Word for word, set down every line of the entries below from the line with "ILS NOUS FONT CONFIANCE…" to the line with "cookies. Zasady ich", including both, and no other line.

═══

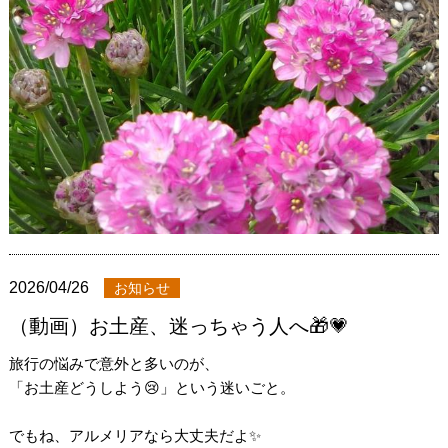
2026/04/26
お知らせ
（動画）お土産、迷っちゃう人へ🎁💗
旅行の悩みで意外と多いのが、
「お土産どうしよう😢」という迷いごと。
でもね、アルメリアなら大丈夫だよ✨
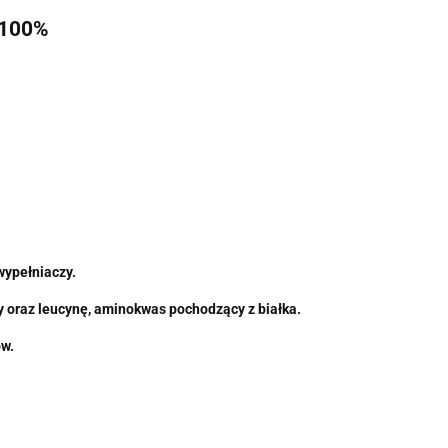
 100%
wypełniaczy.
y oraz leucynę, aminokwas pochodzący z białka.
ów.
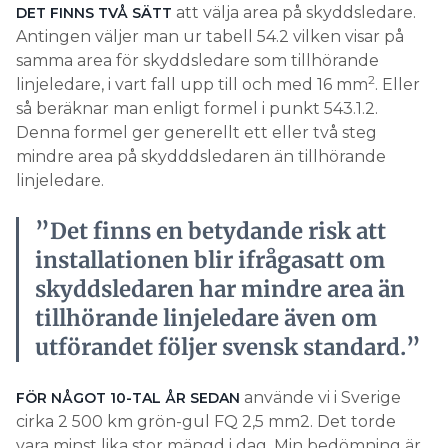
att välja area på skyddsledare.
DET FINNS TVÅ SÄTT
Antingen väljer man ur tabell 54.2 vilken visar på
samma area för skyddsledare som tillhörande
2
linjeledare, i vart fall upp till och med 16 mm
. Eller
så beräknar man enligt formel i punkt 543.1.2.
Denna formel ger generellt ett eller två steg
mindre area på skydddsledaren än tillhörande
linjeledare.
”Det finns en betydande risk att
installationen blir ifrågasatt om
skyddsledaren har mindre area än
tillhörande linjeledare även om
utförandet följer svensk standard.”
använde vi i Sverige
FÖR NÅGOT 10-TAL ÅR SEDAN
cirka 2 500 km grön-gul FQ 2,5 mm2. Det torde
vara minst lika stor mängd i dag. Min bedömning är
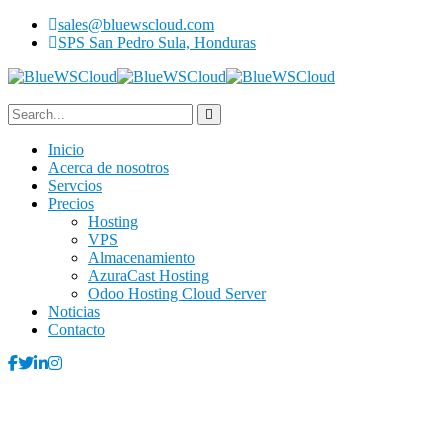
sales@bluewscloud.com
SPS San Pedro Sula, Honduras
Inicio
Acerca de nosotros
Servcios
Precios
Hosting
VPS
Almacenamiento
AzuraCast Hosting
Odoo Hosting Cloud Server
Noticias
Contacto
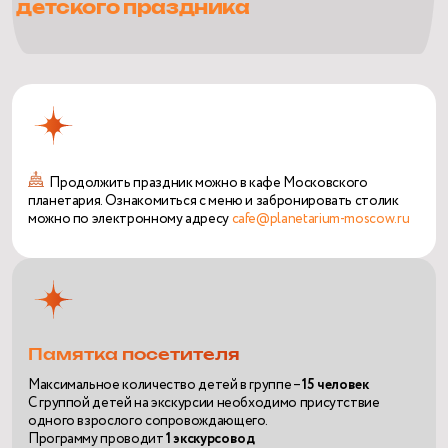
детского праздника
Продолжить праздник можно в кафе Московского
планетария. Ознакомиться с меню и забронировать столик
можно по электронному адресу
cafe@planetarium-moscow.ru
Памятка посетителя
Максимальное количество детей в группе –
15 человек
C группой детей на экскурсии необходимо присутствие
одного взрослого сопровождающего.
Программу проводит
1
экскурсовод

═══

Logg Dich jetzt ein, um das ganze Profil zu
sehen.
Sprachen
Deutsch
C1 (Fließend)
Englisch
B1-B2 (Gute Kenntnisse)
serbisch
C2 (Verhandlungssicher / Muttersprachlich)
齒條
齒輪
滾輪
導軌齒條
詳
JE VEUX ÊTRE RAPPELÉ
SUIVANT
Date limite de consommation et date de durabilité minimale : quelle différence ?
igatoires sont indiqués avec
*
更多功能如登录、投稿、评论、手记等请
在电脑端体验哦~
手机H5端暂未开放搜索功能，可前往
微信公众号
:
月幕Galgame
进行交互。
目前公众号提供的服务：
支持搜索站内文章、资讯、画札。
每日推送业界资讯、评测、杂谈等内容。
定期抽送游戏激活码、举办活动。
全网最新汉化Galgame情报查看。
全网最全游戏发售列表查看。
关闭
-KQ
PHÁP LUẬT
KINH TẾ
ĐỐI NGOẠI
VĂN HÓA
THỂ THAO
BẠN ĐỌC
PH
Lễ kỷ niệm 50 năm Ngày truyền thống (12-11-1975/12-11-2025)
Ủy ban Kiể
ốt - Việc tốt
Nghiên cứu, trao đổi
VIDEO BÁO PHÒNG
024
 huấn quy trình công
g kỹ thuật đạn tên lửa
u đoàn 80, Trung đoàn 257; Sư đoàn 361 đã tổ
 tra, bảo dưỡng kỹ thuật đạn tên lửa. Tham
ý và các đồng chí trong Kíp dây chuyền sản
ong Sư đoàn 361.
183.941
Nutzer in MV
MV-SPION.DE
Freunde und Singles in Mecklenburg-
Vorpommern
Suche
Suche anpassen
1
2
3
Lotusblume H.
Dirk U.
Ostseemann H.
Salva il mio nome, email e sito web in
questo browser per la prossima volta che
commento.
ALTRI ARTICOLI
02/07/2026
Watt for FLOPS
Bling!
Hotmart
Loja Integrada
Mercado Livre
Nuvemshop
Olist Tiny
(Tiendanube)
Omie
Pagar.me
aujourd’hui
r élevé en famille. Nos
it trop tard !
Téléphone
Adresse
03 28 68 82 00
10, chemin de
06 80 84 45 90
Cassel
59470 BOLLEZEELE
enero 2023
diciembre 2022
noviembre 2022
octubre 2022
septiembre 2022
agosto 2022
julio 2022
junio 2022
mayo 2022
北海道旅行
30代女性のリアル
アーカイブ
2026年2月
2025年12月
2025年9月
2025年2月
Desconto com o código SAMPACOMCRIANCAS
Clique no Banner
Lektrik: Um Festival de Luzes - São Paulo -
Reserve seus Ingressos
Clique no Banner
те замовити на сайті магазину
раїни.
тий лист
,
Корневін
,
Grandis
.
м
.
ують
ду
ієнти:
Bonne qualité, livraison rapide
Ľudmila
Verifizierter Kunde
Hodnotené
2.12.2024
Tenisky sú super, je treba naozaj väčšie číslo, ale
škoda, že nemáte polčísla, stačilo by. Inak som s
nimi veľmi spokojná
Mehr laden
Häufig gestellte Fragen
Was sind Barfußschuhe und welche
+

═══

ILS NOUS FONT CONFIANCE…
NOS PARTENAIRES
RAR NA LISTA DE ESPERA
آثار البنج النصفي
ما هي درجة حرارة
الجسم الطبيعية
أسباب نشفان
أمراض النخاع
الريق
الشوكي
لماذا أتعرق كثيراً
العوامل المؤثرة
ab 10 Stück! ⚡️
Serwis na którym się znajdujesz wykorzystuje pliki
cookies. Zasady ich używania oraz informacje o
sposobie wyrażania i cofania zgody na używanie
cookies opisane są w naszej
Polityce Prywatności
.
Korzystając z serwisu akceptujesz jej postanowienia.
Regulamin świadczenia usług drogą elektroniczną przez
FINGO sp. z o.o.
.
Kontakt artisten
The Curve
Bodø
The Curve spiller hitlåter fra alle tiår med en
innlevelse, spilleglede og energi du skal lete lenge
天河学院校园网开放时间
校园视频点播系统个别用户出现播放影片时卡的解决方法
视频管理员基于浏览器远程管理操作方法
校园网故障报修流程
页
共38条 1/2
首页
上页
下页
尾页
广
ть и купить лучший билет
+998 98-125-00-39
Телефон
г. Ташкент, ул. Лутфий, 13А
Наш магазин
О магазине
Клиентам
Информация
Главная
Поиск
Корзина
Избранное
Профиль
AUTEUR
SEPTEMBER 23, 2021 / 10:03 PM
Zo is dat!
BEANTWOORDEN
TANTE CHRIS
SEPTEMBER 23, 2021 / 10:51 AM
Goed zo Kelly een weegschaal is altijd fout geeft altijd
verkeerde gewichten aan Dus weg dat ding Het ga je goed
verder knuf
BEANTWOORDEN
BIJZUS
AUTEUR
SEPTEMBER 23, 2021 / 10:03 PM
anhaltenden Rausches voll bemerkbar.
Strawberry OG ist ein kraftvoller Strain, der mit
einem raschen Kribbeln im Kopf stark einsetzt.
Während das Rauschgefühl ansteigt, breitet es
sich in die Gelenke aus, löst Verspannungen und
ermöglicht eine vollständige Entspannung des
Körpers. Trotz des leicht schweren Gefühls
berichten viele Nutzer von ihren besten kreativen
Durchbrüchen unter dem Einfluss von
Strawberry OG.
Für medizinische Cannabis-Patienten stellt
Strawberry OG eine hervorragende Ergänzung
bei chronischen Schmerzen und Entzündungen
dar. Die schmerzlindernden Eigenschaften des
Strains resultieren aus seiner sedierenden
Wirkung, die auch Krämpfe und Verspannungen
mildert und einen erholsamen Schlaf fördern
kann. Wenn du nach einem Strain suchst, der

═══

[Written answer]:
ILS NOUS FONT CONFIANCE…
NOS PARTENAIRES
RAR NA LISTA DE ESPERA
آثار البنج النصفي
ما هي درجة حرارة
الجسم الطبيعية
أسباب نشفان
أمراض النخاع
الريق
الشوكي
لماذا أتعرق كثيراً
العوامل المؤثرة
ab 10 Stück! ⚡️
Serwis na którym się znajdujesz wykorzystuje pliki
cookies. Zasady ich używania oraz informacje o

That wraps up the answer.